The thematic exhibition in honour of International Day of Commemoration in memory of victims of the Holocaust which is marked on January 27 was organised in the United Nations building in Ashgabat.
On the same day in 1945 the Soviet armies liberated one of the most terrible concentration and extermination camps Auschwitz-Birkenau, which more known as Auschwitz. In its territory some millions persons the majority of whom was Jews, were killed.
– The Holocaust began a turning point in history, which induced the world to say «never more». In 2020 the 75th anniversary of the liberation of the Auschwitz, and also creation of the United Nations Organization based in response to brutal crimes of the Holocaust and the Second World War is marked, – Elena Panova, UN Resident Coordinator in Turkmenistan told in her opening speech.

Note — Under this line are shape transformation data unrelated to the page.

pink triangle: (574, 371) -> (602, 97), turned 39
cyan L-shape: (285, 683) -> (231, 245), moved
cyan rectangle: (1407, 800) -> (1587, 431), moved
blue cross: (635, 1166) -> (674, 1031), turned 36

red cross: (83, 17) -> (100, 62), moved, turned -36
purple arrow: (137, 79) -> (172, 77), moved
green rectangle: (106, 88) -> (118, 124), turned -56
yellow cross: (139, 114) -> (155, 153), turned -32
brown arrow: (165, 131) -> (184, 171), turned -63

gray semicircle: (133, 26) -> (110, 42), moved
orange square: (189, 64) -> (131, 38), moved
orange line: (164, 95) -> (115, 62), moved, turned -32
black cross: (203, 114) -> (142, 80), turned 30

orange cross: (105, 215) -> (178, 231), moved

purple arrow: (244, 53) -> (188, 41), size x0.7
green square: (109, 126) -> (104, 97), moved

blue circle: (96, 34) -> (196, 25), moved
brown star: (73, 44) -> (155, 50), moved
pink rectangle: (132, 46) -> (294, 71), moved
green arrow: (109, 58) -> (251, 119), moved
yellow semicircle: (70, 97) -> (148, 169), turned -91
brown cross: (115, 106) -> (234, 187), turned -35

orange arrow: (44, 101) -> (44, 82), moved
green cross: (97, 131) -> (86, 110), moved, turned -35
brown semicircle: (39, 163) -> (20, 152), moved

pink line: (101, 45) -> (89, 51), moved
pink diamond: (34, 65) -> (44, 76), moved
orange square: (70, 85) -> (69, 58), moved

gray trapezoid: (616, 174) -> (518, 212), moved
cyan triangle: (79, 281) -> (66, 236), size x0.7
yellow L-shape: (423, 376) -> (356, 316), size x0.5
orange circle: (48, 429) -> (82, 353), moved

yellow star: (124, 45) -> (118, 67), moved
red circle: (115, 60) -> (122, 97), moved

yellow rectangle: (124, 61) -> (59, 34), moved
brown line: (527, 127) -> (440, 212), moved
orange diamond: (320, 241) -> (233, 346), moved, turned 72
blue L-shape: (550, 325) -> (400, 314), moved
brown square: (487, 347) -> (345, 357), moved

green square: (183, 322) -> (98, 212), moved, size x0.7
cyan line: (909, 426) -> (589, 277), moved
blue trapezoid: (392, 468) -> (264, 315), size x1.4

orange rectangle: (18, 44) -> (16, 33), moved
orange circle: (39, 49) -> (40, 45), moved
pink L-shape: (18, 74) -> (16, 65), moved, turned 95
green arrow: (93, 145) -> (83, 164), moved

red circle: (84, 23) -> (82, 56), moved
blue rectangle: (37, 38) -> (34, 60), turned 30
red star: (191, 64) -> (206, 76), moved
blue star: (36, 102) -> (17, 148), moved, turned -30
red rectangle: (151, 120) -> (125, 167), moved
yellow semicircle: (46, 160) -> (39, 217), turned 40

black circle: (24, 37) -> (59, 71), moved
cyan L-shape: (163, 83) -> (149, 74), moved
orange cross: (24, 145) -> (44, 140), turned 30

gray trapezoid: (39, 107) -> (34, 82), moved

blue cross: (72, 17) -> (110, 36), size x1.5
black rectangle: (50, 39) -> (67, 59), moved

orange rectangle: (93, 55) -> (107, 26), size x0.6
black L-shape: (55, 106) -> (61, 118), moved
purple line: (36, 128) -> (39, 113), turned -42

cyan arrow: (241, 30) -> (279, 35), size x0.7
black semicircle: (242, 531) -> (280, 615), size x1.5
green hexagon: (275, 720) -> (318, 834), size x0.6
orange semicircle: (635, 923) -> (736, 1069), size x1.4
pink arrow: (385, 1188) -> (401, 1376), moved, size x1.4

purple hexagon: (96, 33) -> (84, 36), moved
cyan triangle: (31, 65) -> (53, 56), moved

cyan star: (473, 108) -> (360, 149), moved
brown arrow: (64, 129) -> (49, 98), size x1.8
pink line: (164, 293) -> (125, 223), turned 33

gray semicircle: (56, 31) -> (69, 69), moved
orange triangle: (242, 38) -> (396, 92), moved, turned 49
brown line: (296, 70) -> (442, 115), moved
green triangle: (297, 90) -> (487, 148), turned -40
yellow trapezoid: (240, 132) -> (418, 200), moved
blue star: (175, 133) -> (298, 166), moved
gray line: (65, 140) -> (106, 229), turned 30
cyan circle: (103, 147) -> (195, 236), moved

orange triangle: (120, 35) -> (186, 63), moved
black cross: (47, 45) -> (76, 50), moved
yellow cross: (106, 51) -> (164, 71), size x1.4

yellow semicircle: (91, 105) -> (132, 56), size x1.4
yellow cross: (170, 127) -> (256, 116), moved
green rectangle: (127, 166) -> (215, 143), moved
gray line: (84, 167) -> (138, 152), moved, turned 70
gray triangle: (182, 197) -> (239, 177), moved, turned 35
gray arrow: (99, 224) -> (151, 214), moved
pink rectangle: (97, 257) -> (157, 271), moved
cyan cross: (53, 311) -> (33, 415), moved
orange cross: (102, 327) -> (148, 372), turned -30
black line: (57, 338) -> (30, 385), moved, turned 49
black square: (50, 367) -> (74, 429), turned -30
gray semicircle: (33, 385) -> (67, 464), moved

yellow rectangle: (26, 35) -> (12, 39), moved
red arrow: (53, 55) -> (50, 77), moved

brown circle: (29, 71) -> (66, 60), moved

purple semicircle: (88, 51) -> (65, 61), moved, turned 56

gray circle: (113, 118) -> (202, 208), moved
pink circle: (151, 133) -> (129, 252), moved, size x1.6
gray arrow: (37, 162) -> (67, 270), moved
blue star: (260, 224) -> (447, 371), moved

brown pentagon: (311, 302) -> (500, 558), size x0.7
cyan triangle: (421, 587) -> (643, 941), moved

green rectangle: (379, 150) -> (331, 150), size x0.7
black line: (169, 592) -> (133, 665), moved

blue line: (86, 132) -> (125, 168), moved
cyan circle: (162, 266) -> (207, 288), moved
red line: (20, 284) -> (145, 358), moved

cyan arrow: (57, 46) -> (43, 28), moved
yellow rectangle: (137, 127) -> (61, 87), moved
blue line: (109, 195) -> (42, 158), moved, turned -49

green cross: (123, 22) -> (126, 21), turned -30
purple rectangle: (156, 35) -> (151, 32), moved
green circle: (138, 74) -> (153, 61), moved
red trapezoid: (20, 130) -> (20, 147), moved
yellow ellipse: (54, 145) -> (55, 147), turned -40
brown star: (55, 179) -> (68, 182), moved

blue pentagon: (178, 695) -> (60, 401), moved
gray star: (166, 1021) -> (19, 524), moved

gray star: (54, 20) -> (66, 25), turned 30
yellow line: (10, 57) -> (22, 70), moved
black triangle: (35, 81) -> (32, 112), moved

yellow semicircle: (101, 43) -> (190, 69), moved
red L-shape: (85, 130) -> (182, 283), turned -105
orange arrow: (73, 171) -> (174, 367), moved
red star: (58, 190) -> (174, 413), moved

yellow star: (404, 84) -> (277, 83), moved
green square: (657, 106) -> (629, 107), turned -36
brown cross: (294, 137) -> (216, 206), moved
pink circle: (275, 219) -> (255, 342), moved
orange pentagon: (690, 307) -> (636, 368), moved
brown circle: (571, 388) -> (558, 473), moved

The theme of Day of this year sounds so: «75 years after Auschwitz – Holocaust Education and Remembrance for Global Justice». It reflects the importance of combined actions against anti-Semitism and other forms of hatred for maintenance of human rights all over the world after so many years of this tragedy.
The works presented at the photo-exhibition help to understand more deeply the value of “Auschwitz”, and dip into the atmosphere of that difficult time for mankind.
– We have taken some lessons from the Holocaust, – Ayala Meitav, Consul of the Embassy of Israel in Turkmenistan told. – The most important thing is we have understood the importance of self-defence. We have also realized that in hard times people show human solidarity, opposing hatred and violence. As the daughter of immigrants from Eastern Europe, I express my gratitude to the countries of Central Asia, including Turkmenistan, which opened their doors to the Jewish immigrants, escaping from cruelty of the Holocaust. These countries served as a refuge for my mother, who lived in Central Asia, and then moved to Israel.
To remember the Holocaust is important not only for the fact that it is better to understand the past, but also to prevent repetition of a similar genocide. The Universal Declaration of Human Rights born from “ashes” of the Holocaust in 1948 confirms that all people are equal, human rights and dignity have a basic value.